116 3rd St SE
Cedar Rapids, Iowa 52401
IOWA CITY - Get the call at 1:55 a.m. Arrive on the scene at 1:58 a.m. Deliver a baby at 2 a.m.
All in a day's work for Johnson County Sheriff's Deputy Shawn Swartzendruber.
'It was a weird morning,” he said.
Swartzendruber, a six-year veteran of the sheriff's office and father of four, is no stranger to childbirth. But what he took part in on the morning of Sept. 22 was unlike anything else.
Just before 2 a.m. that morning, Swartzendruber was on routine patrol on Highway 1 between Iowa City and Kalona. At 1:55 a.m. he was dispatched to a medical call on the highway. All the dispatchers were able to tell him was it involved a woman in labor. Swartzendruber medical calls can often go in a lot of different directions.
'You never know,” he said. 'I did not respond thinking there would be a baby delivered on the side of the road.”
Three minutes after the call came out, Swartzendruber pulled up to a car pulled over on the side of Highway 1 near Maier Avenue. A man was pacing on the side of the road and talking on the phone. A girl was outside of the vehicle and a woman was in the passenger seat, clutching the car and screaming through a contraction, Swartzendruber said.
Swartzendruber said he quickly addressed the first person he encountered, the girl at the rear of the car.

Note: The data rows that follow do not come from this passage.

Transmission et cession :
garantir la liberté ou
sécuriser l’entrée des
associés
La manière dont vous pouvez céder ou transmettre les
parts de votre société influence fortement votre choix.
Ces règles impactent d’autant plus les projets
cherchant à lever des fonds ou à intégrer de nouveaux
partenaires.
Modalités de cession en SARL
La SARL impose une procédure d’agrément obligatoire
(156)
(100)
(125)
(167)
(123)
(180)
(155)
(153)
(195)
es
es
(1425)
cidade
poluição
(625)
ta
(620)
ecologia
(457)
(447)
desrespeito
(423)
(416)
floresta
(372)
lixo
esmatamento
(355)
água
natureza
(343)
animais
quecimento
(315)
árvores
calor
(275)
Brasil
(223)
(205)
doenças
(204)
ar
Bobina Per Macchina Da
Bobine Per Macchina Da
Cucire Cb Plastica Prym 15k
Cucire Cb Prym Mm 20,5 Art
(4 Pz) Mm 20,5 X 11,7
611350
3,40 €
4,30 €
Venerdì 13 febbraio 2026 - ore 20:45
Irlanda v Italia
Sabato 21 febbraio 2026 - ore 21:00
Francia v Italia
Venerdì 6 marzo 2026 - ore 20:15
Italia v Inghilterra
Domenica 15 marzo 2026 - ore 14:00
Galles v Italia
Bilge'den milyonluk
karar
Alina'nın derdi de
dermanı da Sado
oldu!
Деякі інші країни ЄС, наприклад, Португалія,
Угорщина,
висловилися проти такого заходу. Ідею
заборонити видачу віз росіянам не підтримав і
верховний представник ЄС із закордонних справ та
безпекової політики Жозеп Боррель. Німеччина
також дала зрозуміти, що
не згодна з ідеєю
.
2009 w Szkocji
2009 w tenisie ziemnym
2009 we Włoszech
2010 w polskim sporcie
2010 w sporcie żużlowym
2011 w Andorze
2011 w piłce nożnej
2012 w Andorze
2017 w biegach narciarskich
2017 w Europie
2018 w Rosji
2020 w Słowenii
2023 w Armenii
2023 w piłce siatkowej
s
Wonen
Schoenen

'She wasn't panicking, but she kept repeating, ‘I don't know what to do, I don't know what to do,'” he said. 'I told her an ambulance is en route, have a seat in the car.”

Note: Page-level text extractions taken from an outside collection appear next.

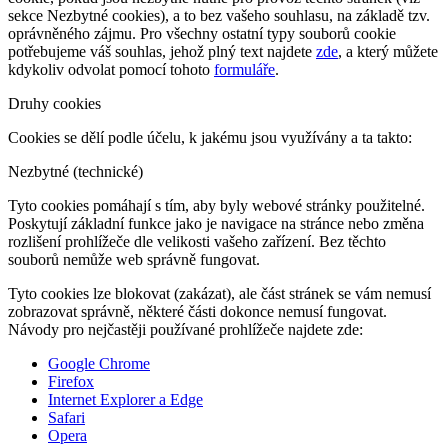
sekce Nezbytné cookies), a to bez vašeho souhlasu, na základě tzv.
oprávněného zájmu. Pro všechny ostatní typy souborů cookie
potřebujeme váš souhlas, jehož plný text najdete
zde
, a který můžete
kdykoliv odvolat pomocí tohoto
formuláře
.
Druhy cookies
Cookies se dělí podle účelu, k jakému jsou využívány a ta takto:
Nezbytné (technické)
Tyto cookies pomáhají s tím, aby byly webové stránky použitelné.
Poskytují základní funkce jako je navigace na stránce nebo změna
rozlišení prohlížeče dle velikosti vašeho zařízení. Bez těchto
souborů nemůže web správně fungovat.
Tyto cookies lze blokovat (zakázat), ale část stránek se vám nemusí
zobrazovat správně, některé části dokonce nemusí fungovat.
Návody pro nejčastěji používané prohlížeče najdete zde:
Google Chrome
Firefox
Internet Explorer a Edge
Safari
Opera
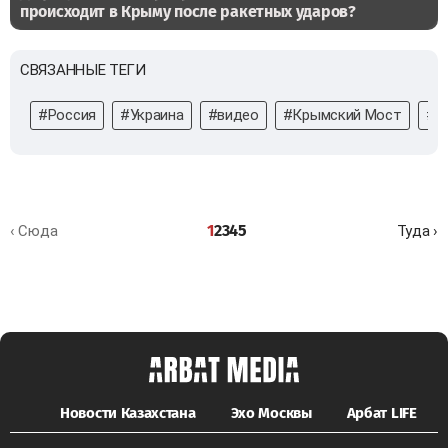
происходит в Крыму после ракетных ударов?
СВЯЗАННЫЕ ТЕГИ
#Россия
#Украина
#видео
#Крымский Мост
#к
1
2
3
4
5
‹ Сюда
Туда ›
Новости Казахстана
Эхо Москвы
Арбат LIFE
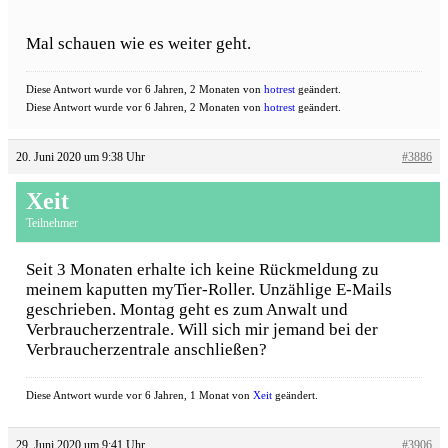
Mal schauen wie es weiter geht.
Diese Antwort wurde vor 6 Jahren, 2 Monaten von
hotrest
geändert.
Diese Antwort wurde vor 6 Jahren, 2 Monaten von
hotrest
geändert.
20. Juni 2020 um 9:38 Uhr
#3886
Xeit
Teilnehmer
Seit 3 Monaten erhalte ich keine Rückmeldung zu
meinem kaputten myTier-Roller. Unzählige E-Mails
geschrieben. Montag geht es zum Anwalt und
Verbraucherzentrale. Will sich mir jemand bei der
Verbraucherzentrale anschließen?
Diese Antwort wurde vor 6 Jahren, 1 Monat von
Xeit
geändert.
29. Juni 2020 um 9:41 Uhr
#3906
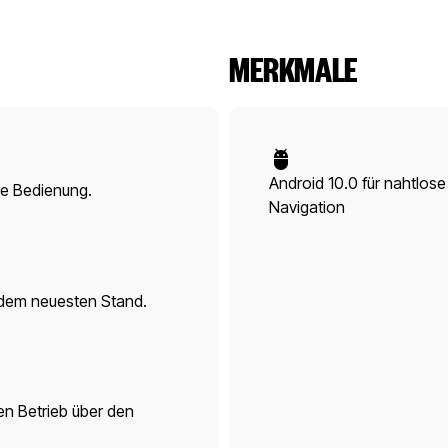
MERKMALE
Android 10.0 für nahtlose
he Bedienung.
Navigation
dem neuesten Stand.
n Betrieb über den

Swartzendruber then turned his attention to the mother. She told him she could feel the baby's head with her fingers. Swartzendruber told the woman an ambulance was just a few minutes out.
'In a minute, she was screaming, 'The baby is coming. The baby is coming,'” he said. 'Sure enough, the baby delivered.”
Swartzendruber said he instructed the woman to hold the newborn close to her body to protect keep her warm. With the ambulance still not on the scene, Swartzendruber said he and the mother noticed the baby's color 'seemed off.”
'We noticed at the same time the umbilical cord was wrapped around the neck,” he said.
The mother tried to pull the cord from the back of the neck up and over the baby's head, but it wasn't working, Swartzendruber said. He asked the woman to let go of the cord, lower the newborn into her lap and unwind the cord that way.
'Once we did that, she let out a little cry,” Swartzendruber said. 'She started regaining the pink color. She actually had her eyes open.”
Minutes later, the Johnson County Ambulance Service arrived on the scene. Swartzendruber and a paramedic took the newborn to the ambulance to warm her up and clean her off. A sergeant from the sheriff's office and another paramedic tended to the mother. Soon, the mother and her child were both on their way to the University of Iowa Hospitals and Clinics.
Swartzendruber said he called the hospital later that morning to leave his information with the family. He never got the mother's name and hasn't heard back from the family.
'The nurses said the baby was healthy and fine,” he said.
By 2:20 a.m., Swartzendruber was back in service, ready to respond to the next call for service. Today, he says it's a call he won't soon forget.
'I'm going to remember it because it was something good, that I feel good about,” he said. 'I knew I was able to help somebody ... A lot of medical calls, they go by ambulance. You never know the outcomes. The baby was healthy. That's what I'm going to remember. It was a positive experience.”